··· TASK DATA ···
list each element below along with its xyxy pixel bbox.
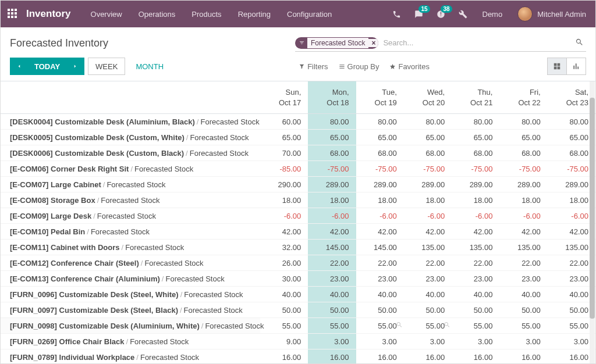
row-label[interactable]: [FURN_0097] Customizable Desk (Steel, Bl… [1, 302, 260, 318]
row-label[interactable]: [E-COM06] Corner Desk Right Sit/Forecast… [1, 161, 260, 177]
grid-cell[interactable]: 22.00 [404, 255, 452, 271]
prev-button[interactable] [10, 58, 29, 75]
grid-cell[interactable]: 80.00 [548, 114, 595, 130]
grid-cell[interactable]: 3.00 [499, 334, 547, 349]
graph-view-button[interactable] [566, 58, 586, 75]
row-label[interactable]: [E-COM09] Large Desk/Forecasted Stock [1, 208, 260, 224]
grid-cell[interactable]: 50.00 [260, 302, 308, 318]
grid-cell[interactable]: 42.00 [452, 224, 499, 240]
search-input[interactable] [381, 37, 570, 48]
grid-cell[interactable]: 18.00 [356, 192, 404, 208]
grid-cell[interactable]: 135.00 [499, 240, 547, 255]
grid-cell[interactable]: 40.00 [548, 287, 595, 302]
grid-cell[interactable]: 18.00 [404, 192, 452, 208]
grid-cell[interactable]: -75.00 [499, 161, 547, 177]
magnify-icon[interactable] [396, 322, 403, 330]
grid-cell[interactable]: 65.00 [452, 130, 499, 145]
today-button[interactable]: TODAY [28, 58, 66, 75]
grid-cell[interactable]: 23.00 [499, 271, 547, 287]
grid-cell[interactable]: 16.00 [452, 349, 499, 364]
grid-cell[interactable]: 55.00 [308, 318, 356, 334]
grid-cell[interactable]: 135.00 [452, 240, 499, 255]
messages-icon[interactable]: 15 [409, 4, 429, 24]
grid-cell[interactable]: 42.00 [404, 224, 452, 240]
grid-cell[interactable]: 290.00 [260, 177, 308, 192]
grid-cell[interactable]: 30.00 [260, 271, 308, 287]
grid-cell[interactable]: -6.00 [260, 208, 308, 224]
next-button[interactable] [66, 58, 84, 75]
grid-cell[interactable]: 42.00 [308, 224, 356, 240]
grid-cell[interactable]: -75.00 [308, 161, 356, 177]
grid-cell[interactable]: 40.00 [404, 287, 452, 302]
grid-cell[interactable]: -6.00 [548, 208, 595, 224]
grid-cell[interactable]: 289.00 [404, 177, 452, 192]
facet-remove[interactable]: × [368, 39, 378, 47]
grid-cell[interactable]: 65.00 [260, 130, 308, 145]
grid-cell[interactable]: 50.00 [548, 302, 595, 318]
grid-cell[interactable]: -75.00 [404, 161, 452, 177]
scale-week[interactable]: WEEK [88, 58, 125, 75]
grid-cell[interactable]: 26.00 [260, 255, 308, 271]
grid-cell[interactable]: 3.00 [404, 334, 452, 349]
grid-cell[interactable]: 68.00 [356, 145, 404, 161]
grid-cell[interactable]: 3.00 [308, 334, 356, 349]
grid-cell[interactable]: 18.00 [499, 192, 547, 208]
grid-cell[interactable]: 42.00 [260, 224, 308, 240]
row-label[interactable]: [DESK0006] Customizable Desk (Custom, Bl… [1, 145, 260, 161]
filters-dropdown[interactable]: Filters [299, 62, 328, 71]
grid-cell[interactable]: 3.00 [356, 334, 404, 349]
grid-cell[interactable]: 68.00 [548, 145, 595, 161]
row-label[interactable]: [DESK0004] Customizable Desk (Aluminium,… [1, 114, 260, 130]
grid-cell[interactable]: 23.00 [308, 271, 356, 287]
grid-cell[interactable]: 22.00 [356, 255, 404, 271]
grid-cell[interactable]: 40.00 [356, 287, 404, 302]
grid-cell[interactable]: 16.00 [499, 349, 547, 364]
grid-cell[interactable]: 16.00 [308, 349, 356, 364]
row-label[interactable]: [DESK0005] Customizable Desk (Custom, Wh… [1, 130, 260, 145]
grid-cell[interactable]: 22.00 [499, 255, 547, 271]
row-label[interactable]: [FURN_0269] Office Chair Black/Forecaste… [1, 334, 260, 349]
grid-cell[interactable]: 135.00 [404, 240, 452, 255]
grid-cell[interactable]: 65.00 [499, 130, 547, 145]
search-icon[interactable] [573, 38, 586, 48]
grid-cell[interactable]: 289.00 [356, 177, 404, 192]
favorites-dropdown[interactable]: Favorites [389, 62, 429, 71]
grid-cell[interactable]: -75.00 [548, 161, 595, 177]
scale-month[interactable]: MONTH [129, 58, 171, 75]
grid-cell[interactable]: 16.00 [548, 349, 595, 364]
grid-cell[interactable]: 55.00 [452, 318, 499, 334]
grid-cell[interactable]: -6.00 [356, 208, 404, 224]
grid-cell[interactable]: -75.00 [356, 161, 404, 177]
grid-cell[interactable]: 65.00 [308, 130, 356, 145]
grid-cell[interactable]: 42.00 [356, 224, 404, 240]
grid-cell[interactable]: 18.00 [260, 192, 308, 208]
grid-cell[interactable]: 55.00 [356, 318, 404, 334]
nav-configuration[interactable]: Configuration [280, 10, 339, 19]
grid-cell[interactable]: 22.00 [308, 255, 356, 271]
grid-view-button[interactable] [547, 58, 567, 75]
grid-cell[interactable]: 80.00 [404, 114, 452, 130]
row-label[interactable]: [E-COM11] Cabinet with Doors/Forecasted … [1, 240, 260, 255]
grid-cell[interactable]: 23.00 [548, 271, 595, 287]
grid-cell[interactable]: 289.00 [548, 177, 595, 192]
nav-reporting[interactable]: Reporting [231, 10, 278, 19]
grid-cell[interactable]: 80.00 [452, 114, 499, 130]
grid-cell[interactable]: -85.00 [260, 161, 308, 177]
grid-cell[interactable]: -6.00 [404, 208, 452, 224]
grid-cell[interactable]: 18.00 [452, 192, 499, 208]
grid-cell[interactable]: 145.00 [308, 240, 356, 255]
grid-cell[interactable]: 65.00 [356, 130, 404, 145]
grid-cell[interactable]: 40.00 [260, 287, 308, 302]
grid-cell[interactable]: 50.00 [356, 302, 404, 318]
nav-overview[interactable]: Overview [84, 10, 129, 19]
grid-cell[interactable]: 32.00 [260, 240, 308, 255]
nav-products[interactable]: Products [185, 10, 228, 19]
grid-cell[interactable]: 68.00 [308, 145, 356, 161]
grid-cell[interactable]: 80.00 [356, 114, 404, 130]
grid-cell[interactable]: 55.00 [260, 318, 308, 334]
grid-cell[interactable]: 289.00 [452, 177, 499, 192]
scrollbar[interactable] [590, 81, 595, 364]
nav-operations[interactable]: Operations [132, 10, 183, 19]
grid-cell[interactable]: -6.00 [452, 208, 499, 224]
row-label[interactable]: [E-COM10] Pedal Bin/Forecasted Stock [1, 224, 260, 240]
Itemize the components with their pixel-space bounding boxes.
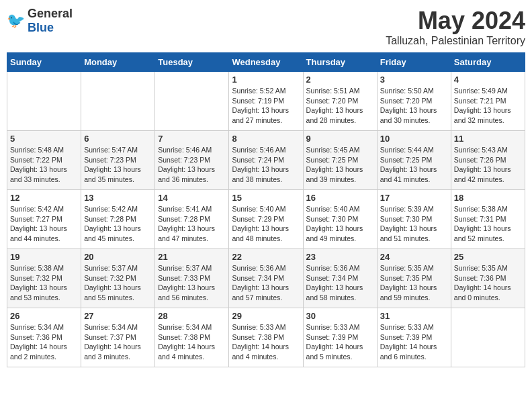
day-of-week-header: Thursday bbox=[303, 53, 377, 72]
calendar-day-cell: 28Sunrise: 5:34 AM Sunset: 7:38 PM Dayli… bbox=[155, 308, 229, 367]
day-number: 15 bbox=[232, 193, 300, 203]
day-info: Sunrise: 5:38 AM Sunset: 7:31 PM Dayligh… bbox=[454, 204, 522, 244]
day-info: Sunrise: 5:48 AM Sunset: 7:22 PM Dayligh… bbox=[10, 145, 78, 185]
day-info: Sunrise: 5:36 AM Sunset: 7:34 PM Dayligh… bbox=[306, 263, 374, 303]
calendar-day-cell bbox=[451, 308, 525, 367]
title-area: May 2024 Talluzah, Palestinian Territory bbox=[386, 7, 525, 47]
calendar-day-cell: 22Sunrise: 5:36 AM Sunset: 7:34 PM Dayli… bbox=[229, 249, 303, 308]
logo-general-text: General bbox=[28, 7, 73, 20]
day-number: 25 bbox=[454, 252, 522, 262]
calendar-day-cell: 12Sunrise: 5:42 AM Sunset: 7:27 PM Dayli… bbox=[7, 190, 81, 249]
calendar-day-cell: 11Sunrise: 5:43 AM Sunset: 7:26 PM Dayli… bbox=[451, 131, 525, 190]
day-info: Sunrise: 5:40 AM Sunset: 7:29 PM Dayligh… bbox=[232, 204, 300, 244]
day-info: Sunrise: 5:50 AM Sunset: 7:20 PM Dayligh… bbox=[380, 86, 448, 126]
day-info: Sunrise: 5:43 AM Sunset: 7:26 PM Dayligh… bbox=[454, 145, 522, 185]
day-number: 6 bbox=[84, 134, 152, 144]
day-number: 13 bbox=[84, 193, 152, 203]
day-number: 9 bbox=[306, 134, 374, 144]
day-number: 1 bbox=[232, 75, 300, 85]
page-header: 🐦 General Blue May 2024 Talluzah, Palest… bbox=[7, 7, 525, 47]
calendar-body: 1Sunrise: 5:52 AM Sunset: 7:19 PM Daylig… bbox=[7, 72, 525, 367]
calendar-day-cell: 6Sunrise: 5:47 AM Sunset: 7:23 PM Daylig… bbox=[81, 131, 155, 190]
day-number: 20 bbox=[84, 252, 152, 262]
day-info: Sunrise: 5:37 AM Sunset: 7:33 PM Dayligh… bbox=[158, 263, 226, 303]
day-number: 30 bbox=[306, 311, 374, 321]
calendar-day-cell bbox=[7, 72, 81, 131]
calendar-day-cell: 19Sunrise: 5:38 AM Sunset: 7:32 PM Dayli… bbox=[7, 249, 81, 308]
calendar-day-cell: 3Sunrise: 5:50 AM Sunset: 7:20 PM Daylig… bbox=[377, 72, 451, 131]
day-info: Sunrise: 5:37 AM Sunset: 7:32 PM Dayligh… bbox=[84, 263, 152, 303]
day-info: Sunrise: 5:44 AM Sunset: 7:25 PM Dayligh… bbox=[380, 145, 448, 185]
day-number: 31 bbox=[380, 311, 448, 321]
calendar-day-cell: 4Sunrise: 5:49 AM Sunset: 7:21 PM Daylig… bbox=[451, 72, 525, 131]
calendar-day-cell: 1Sunrise: 5:52 AM Sunset: 7:19 PM Daylig… bbox=[229, 72, 303, 131]
day-of-week-header: Saturday bbox=[451, 53, 525, 72]
day-info: Sunrise: 5:52 AM Sunset: 7:19 PM Dayligh… bbox=[232, 86, 300, 126]
calendar-day-cell: 27Sunrise: 5:34 AM Sunset: 7:37 PM Dayli… bbox=[81, 308, 155, 367]
calendar-table: SundayMondayTuesdayWednesdayThursdayFrid… bbox=[7, 52, 525, 367]
day-info: Sunrise: 5:46 AM Sunset: 7:23 PM Dayligh… bbox=[158, 145, 226, 185]
calendar-week-row: 26Sunrise: 5:34 AM Sunset: 7:36 PM Dayli… bbox=[7, 308, 525, 367]
day-info: Sunrise: 5:42 AM Sunset: 7:27 PM Dayligh… bbox=[10, 204, 78, 244]
day-info: Sunrise: 5:34 AM Sunset: 7:38 PM Dayligh… bbox=[158, 322, 226, 362]
day-of-week-header: Tuesday bbox=[155, 53, 229, 72]
day-info: Sunrise: 5:45 AM Sunset: 7:25 PM Dayligh… bbox=[306, 145, 374, 185]
day-info: Sunrise: 5:34 AM Sunset: 7:36 PM Dayligh… bbox=[10, 322, 78, 362]
day-of-week-header: Wednesday bbox=[229, 53, 303, 72]
day-number: 4 bbox=[454, 75, 522, 85]
calendar-day-cell: 25Sunrise: 5:35 AM Sunset: 7:36 PM Dayli… bbox=[451, 249, 525, 308]
calendar-day-cell: 31Sunrise: 5:33 AM Sunset: 7:39 PM Dayli… bbox=[377, 308, 451, 367]
day-number: 12 bbox=[10, 193, 78, 203]
day-of-week-header: Monday bbox=[81, 53, 155, 72]
logo-bird-icon: 🐦 bbox=[7, 12, 25, 30]
calendar-day-cell: 7Sunrise: 5:46 AM Sunset: 7:23 PM Daylig… bbox=[155, 131, 229, 190]
day-info: Sunrise: 5:33 AM Sunset: 7:39 PM Dayligh… bbox=[380, 322, 448, 362]
day-info: Sunrise: 5:46 AM Sunset: 7:24 PM Dayligh… bbox=[232, 145, 300, 185]
calendar-day-cell: 30Sunrise: 5:33 AM Sunset: 7:39 PM Dayli… bbox=[303, 308, 377, 367]
calendar-day-cell: 16Sunrise: 5:40 AM Sunset: 7:30 PM Dayli… bbox=[303, 190, 377, 249]
logo: 🐦 General Blue bbox=[7, 7, 73, 35]
day-number: 21 bbox=[158, 252, 226, 262]
day-info: Sunrise: 5:35 AM Sunset: 7:35 PM Dayligh… bbox=[380, 263, 448, 303]
calendar-week-row: 5Sunrise: 5:48 AM Sunset: 7:22 PM Daylig… bbox=[7, 131, 525, 190]
day-info: Sunrise: 5:49 AM Sunset: 7:21 PM Dayligh… bbox=[454, 86, 522, 126]
day-number: 17 bbox=[380, 193, 448, 203]
calendar-day-cell bbox=[155, 72, 229, 131]
calendar-day-cell: 2Sunrise: 5:51 AM Sunset: 7:20 PM Daylig… bbox=[303, 72, 377, 131]
day-info: Sunrise: 5:35 AM Sunset: 7:36 PM Dayligh… bbox=[454, 263, 522, 303]
calendar-day-cell: 5Sunrise: 5:48 AM Sunset: 7:22 PM Daylig… bbox=[7, 131, 81, 190]
day-number: 19 bbox=[10, 252, 78, 262]
calendar-week-row: 1Sunrise: 5:52 AM Sunset: 7:19 PM Daylig… bbox=[7, 72, 525, 131]
day-info: Sunrise: 5:51 AM Sunset: 7:20 PM Dayligh… bbox=[306, 86, 374, 126]
day-number: 26 bbox=[10, 311, 78, 321]
day-info: Sunrise: 5:38 AM Sunset: 7:32 PM Dayligh… bbox=[10, 263, 78, 303]
day-number: 22 bbox=[232, 252, 300, 262]
day-info: Sunrise: 5:39 AM Sunset: 7:30 PM Dayligh… bbox=[380, 204, 448, 244]
calendar-day-cell bbox=[81, 72, 155, 131]
day-number: 3 bbox=[380, 75, 448, 85]
day-info: Sunrise: 5:42 AM Sunset: 7:28 PM Dayligh… bbox=[84, 204, 152, 244]
day-number: 24 bbox=[380, 252, 448, 262]
day-number: 27 bbox=[84, 311, 152, 321]
day-number: 18 bbox=[454, 193, 522, 203]
calendar-day-cell: 24Sunrise: 5:35 AM Sunset: 7:35 PM Dayli… bbox=[377, 249, 451, 308]
day-of-week-header: Sunday bbox=[7, 53, 81, 72]
calendar-day-cell: 29Sunrise: 5:33 AM Sunset: 7:38 PM Dayli… bbox=[229, 308, 303, 367]
day-number: 16 bbox=[306, 193, 374, 203]
calendar-day-cell: 18Sunrise: 5:38 AM Sunset: 7:31 PM Dayli… bbox=[451, 190, 525, 249]
calendar-day-cell: 14Sunrise: 5:41 AM Sunset: 7:28 PM Dayli… bbox=[155, 190, 229, 249]
day-of-week-header: Friday bbox=[377, 53, 451, 72]
day-number: 5 bbox=[10, 134, 78, 144]
day-info: Sunrise: 5:34 AM Sunset: 7:37 PM Dayligh… bbox=[84, 322, 152, 362]
month-title: May 2024 bbox=[386, 7, 525, 35]
day-number: 7 bbox=[158, 134, 226, 144]
day-number: 23 bbox=[306, 252, 374, 262]
day-number: 11 bbox=[454, 134, 522, 144]
day-info: Sunrise: 5:40 AM Sunset: 7:30 PM Dayligh… bbox=[306, 204, 374, 244]
calendar-day-cell: 26Sunrise: 5:34 AM Sunset: 7:36 PM Dayli… bbox=[7, 308, 81, 367]
logo-blue-text: Blue bbox=[28, 21, 54, 34]
day-number: 29 bbox=[232, 311, 300, 321]
calendar-day-cell: 9Sunrise: 5:45 AM Sunset: 7:25 PM Daylig… bbox=[303, 131, 377, 190]
day-number: 28 bbox=[158, 311, 226, 321]
day-info: Sunrise: 5:41 AM Sunset: 7:28 PM Dayligh… bbox=[158, 204, 226, 244]
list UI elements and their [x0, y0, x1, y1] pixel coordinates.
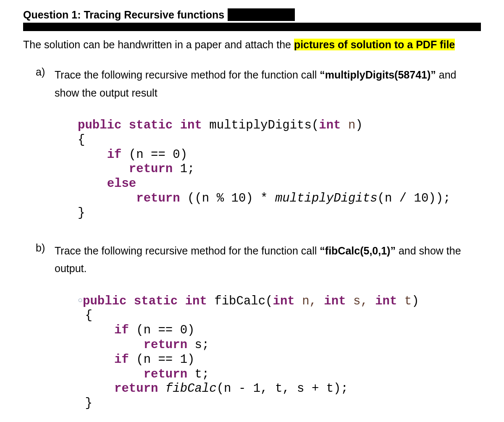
code-a-ret1-kw: return — [129, 162, 173, 176]
code-b-sig-close: ) — [412, 294, 419, 308]
code-b-if2-kw: if — [114, 353, 129, 367]
breakpoint-icon: ○ — [78, 296, 83, 305]
intro-highlight: pictures of solution to a PDF file — [294, 39, 455, 50]
code-b-ret2-val: t; — [187, 367, 209, 381]
part-b-call: “fibCalc(5,0,1)” — [320, 245, 396, 257]
code-a-sig-kw2: int — [319, 118, 341, 132]
code-b-if1-expr: (n == 0) — [129, 323, 195, 337]
code-b-sig-v2: s, — [346, 294, 375, 308]
code-b-sig-fn: fibCalc( — [207, 294, 273, 308]
part-a-label: a) — [36, 66, 55, 78]
part-b-label: b) — [36, 242, 55, 254]
part-b-pre: Trace the following recursive method for… — [55, 245, 320, 257]
part-a-call: “multiplyDigits(58741)” — [320, 69, 436, 81]
code-a-else-kw: else — [107, 177, 136, 191]
part-a-content: Trace the following recursive method for… — [55, 66, 481, 102]
code-b-ret3-args: (n - 1, t, s + t); — [217, 382, 348, 396]
code-b-ret1-val: s; — [187, 338, 209, 352]
code-b-sig-v3: t — [397, 294, 412, 308]
code-b-ret1-kw: return — [144, 338, 187, 352]
code-b-ret3-call: fibCalc — [158, 382, 216, 396]
code-a-ret1-val: 1; — [173, 162, 194, 176]
redaction-box-small — [228, 8, 295, 21]
code-b-sig-kw3: int — [324, 294, 346, 308]
page-root: Question 1: Tracing Recursive functions … — [0, 0, 504, 422]
code-a-ret2-a: ((n % 10) * — [180, 191, 275, 205]
intro-pre: The solution can be handwritten in a pap… — [23, 39, 294, 50]
code-a-close: } — [78, 206, 85, 220]
code-a-ret2-b: (n / 10)); — [378, 191, 451, 205]
code-a-sig-fn: multiplyDigits( — [202, 118, 319, 132]
part-a: a) Trace the following recursive method … — [36, 66, 481, 102]
code-b-close: } — [85, 396, 92, 410]
intro-text: The solution can be handwritten in a pap… — [23, 39, 481, 51]
code-a-if-kw: if — [107, 148, 122, 162]
code-b-sig-kw1: public static int — [83, 294, 207, 308]
code-a-sig-var: n — [341, 118, 356, 132]
redaction-rule — [23, 23, 481, 31]
part-b: b) Trace the following recursive method … — [36, 242, 481, 278]
title-row: Question 1: Tracing Recursive functions — [23, 8, 481, 21]
code-b-if2-expr: (n == 1) — [129, 353, 195, 367]
code-a-if-expr: (n == 0) — [121, 148, 187, 162]
code-b-ret2-kw: return — [144, 367, 187, 381]
code-a-open: { — [78, 133, 85, 147]
code-block-b: ○public static int fibCalc(int n, int s,… — [78, 294, 481, 411]
code-b-if1-kw: if — [114, 323, 129, 337]
part-b-content: Trace the following recursive method for… — [55, 242, 481, 278]
code-b-sig-kw2: int — [273, 294, 295, 308]
code-a-sig-close: ) — [355, 118, 362, 132]
question-title: Question 1: Tracing Recursive functions — [23, 9, 224, 21]
part-a-pre: Trace the following recursive method for… — [55, 69, 320, 81]
code-b-open: { — [85, 309, 92, 322]
code-a-ret2-call: multiplyDigits — [275, 191, 378, 205]
code-b-sig-kw4: int — [375, 294, 397, 308]
code-a-sig-kw1: public static int — [78, 118, 202, 132]
code-b-ret3-kw: return — [114, 382, 158, 396]
code-block-a: public static int multiplyDigits(int n) … — [78, 118, 481, 221]
code-a-ret2-kw: return — [136, 191, 180, 205]
code-b-sig-v1: n, — [295, 294, 324, 308]
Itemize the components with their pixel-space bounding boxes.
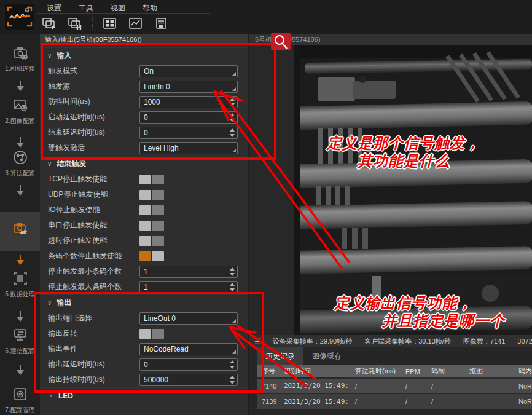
···
**YOUR OBJECTIVE**
"redaction" is the string to look for; please copy every line of the records above where it appears.

**EXERCISE RESULT**
redaction-box-small — [228, 8, 295, 21]
redaction-rule — [23, 23, 481, 31]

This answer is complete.